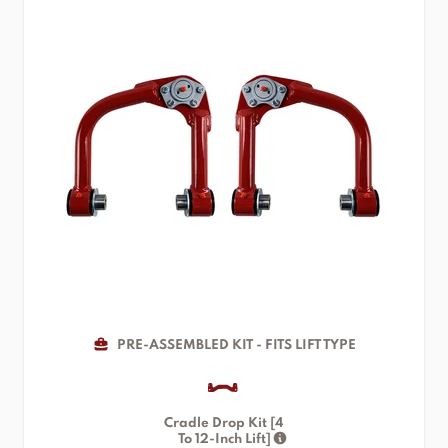
PRE-ASSEMBLED KIT - FITS LIFT TYPE
Cradle Drop Kit [4
To 12-Inch Lift]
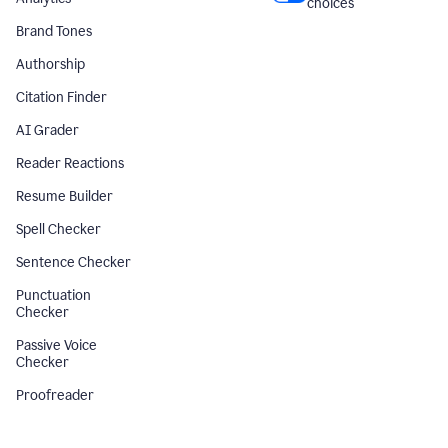
choices
Brand Tones
Authorship
Citation Finder
AI Grader
Reader Reactions
Resume Builder
Spell Checker
Sentence Checker
Punctuation
Checker
Passive Voice
Checker
Proofreader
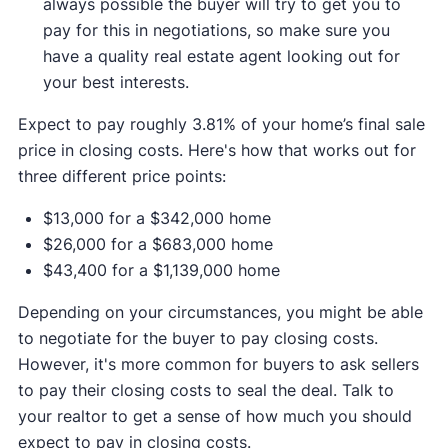
always possible the buyer will try to get you to
pay for this in negotiations, so make sure you
have a quality real estate agent looking out for
your best interests.
Expect to pay roughly 3.81% of your home’s final sale
price in closing costs. Here's how that works out for
three different price points:
$13,000 for a $342,000 home
$26,000 for a $683,000 home
$43,400 for a $1,139,000 home
Depending on your circumstances, you might be able
to negotiate for the buyer to pay closing costs.
However, it's more common for buyers to ask sellers
to pay their closing costs to seal the deal. Talk to
your realtor to get a sense of how much you should
expect to pay in closing costs.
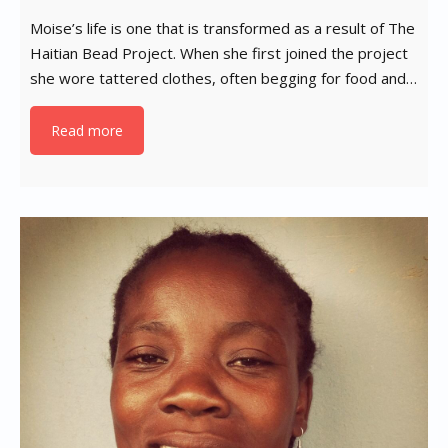
Moise’s life is one that is transformed as a result of The
Haitian Bead Project. When she first joined the project
she wore tattered clothes, often begging for food and…
Read more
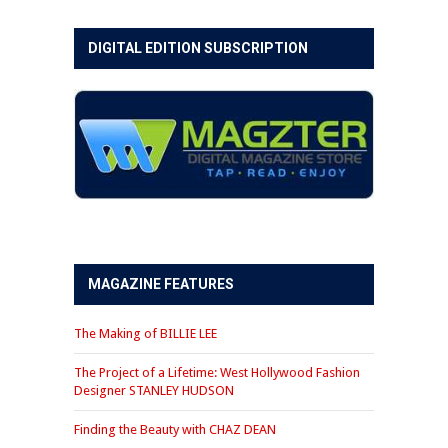
DIGITAL EDITION SUBSCRIPTION
MAGAZINE FEATURES
The Making of BILLIE LEE
The Project of a Lifetime: West Hollywood Fashion
Designer STANLEY HUDSON
Finding the Beauty with CHAZ DEAN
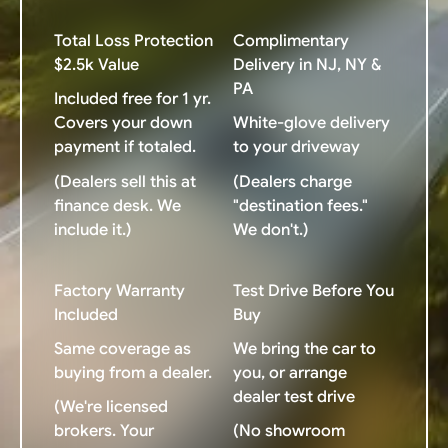
Total Loss Protection
Complimentary
$2.5k Value
Delivery in NJ, NY &
PA
Included free for 1 yr.
Covers your down
White-glove delivery
payment if totaled.
to your driveway
(Dealers sell this at
(Dealers charge
finance desk. We
"destination fees."
include it.)
We don't.)
Factory Warranty
Test Drive Before You
Included
Buy
Same coverage as
We bring the car to
buying from a dealer.
you, or arrange
dealer test drive
(We're licensed
brokers. Your
(No showroom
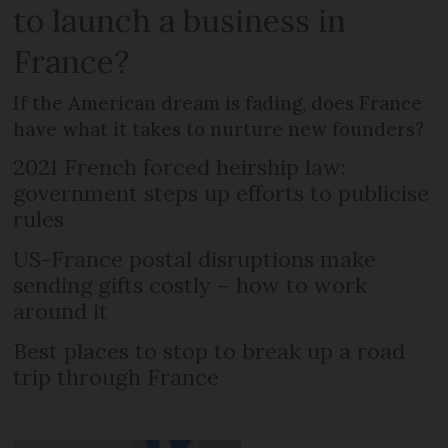
to launch a business in
France?
If the American dream is fading, does France
have what it takes to nurture new founders?
2021 French forced heirship law:
government steps up efforts to publicise
rules
US-France postal disruptions make
sending gifts costly – how to work
around it
Best places to stop to break up a road
trip through France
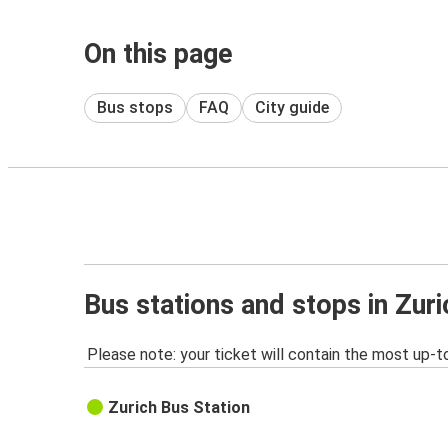
On this page
Bus stops
FAQ
City guide
Bus stations and stops in Zuri
Please note: your ticket will contain the most up-t
Zurich Bus Station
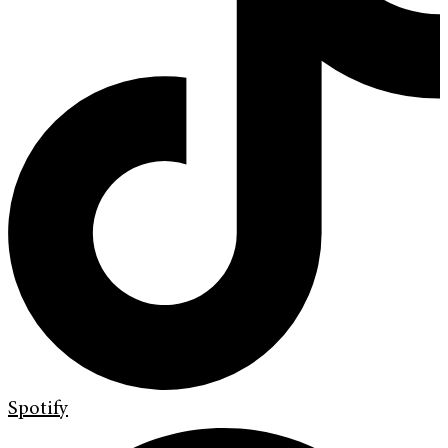
Spotify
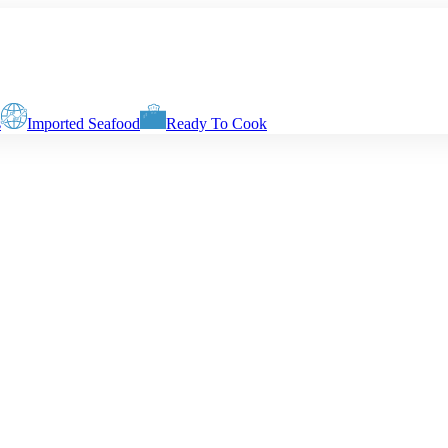
s
Imported Seafood
Ready To Cook
. Final delivery weight depends on selected preparation method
▬▬▬▬▬▬▬▬▬▬
▸ WHAT THE EXERCISE ASKS
Reproduce the lines of the data that run from the one containing "payment if totaled." to the final line, both included, exactly as they appear and without the pictures.

▸ ANSWER TO THE PROBLEM
payment if totaled.
to your driveway
(Dealers sell this at
(Dealers charge
finance desk. We
"destination fees."
include it.)
We don't.)
Factory Warranty
Test Drive Before You
Included
Buy
Same coverage as
We bring the car to
buying from a dealer.
you, or arrange
dealer test drive
(We're licensed
brokers. Your
(No showroom
to launch a business in
France?
If the American dream is fading, does France
have what it takes to nurture new founders?
2021 French forced heirship law:
government steps up efforts to publicise
rules
US-France postal disruptions make
sending gifts costly – how to work
around it
Best places to stop to break up a road
trip through France
On this page
Bus stops
FAQ
City guide
Bus stations and stops in Zuri
Please note: your ticket will contain the most up-t
Zurich Bus Station
Spotify
s
Imported Seafood
Ready To Cook
. Final delivery weight depends on selected preparation method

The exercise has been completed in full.